**Aim of the task**
Begin at the line with "박스권 등락 전망… 반도체는 공급 증가 선" and write out every line after it, exactly, through the last line below, adding nothing.

**Provided data**

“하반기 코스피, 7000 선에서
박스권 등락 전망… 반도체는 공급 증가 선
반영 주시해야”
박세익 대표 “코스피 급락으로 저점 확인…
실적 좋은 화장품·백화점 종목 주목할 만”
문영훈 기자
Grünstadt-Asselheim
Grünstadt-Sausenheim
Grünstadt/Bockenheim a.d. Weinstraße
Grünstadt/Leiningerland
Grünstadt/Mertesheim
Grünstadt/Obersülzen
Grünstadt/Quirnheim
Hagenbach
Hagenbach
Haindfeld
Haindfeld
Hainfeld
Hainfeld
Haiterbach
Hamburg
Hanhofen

**Solution to the problem**
박스권 등락 전망… 반도체는 공급 증가 선
반영 주시해야”
박세익 대표 “코스피 급락으로 저점 확인…
실적 좋은 화장품·백화점 종목 주목할 만”
문영훈 기자
Grünstadt-Asselheim
Grünstadt-Sausenheim
Grünstadt/Bockenheim a.d. Weinstraße
Grünstadt/Leiningerland
Grünstadt/Mertesheim
Grünstadt/Obersülzen
Grünstadt/Quirnheim
Hagenbach
Hagenbach
Haindfeld
Haindfeld
Hainfeld
Hainfeld
Haiterbach
Hamburg
Hanhofen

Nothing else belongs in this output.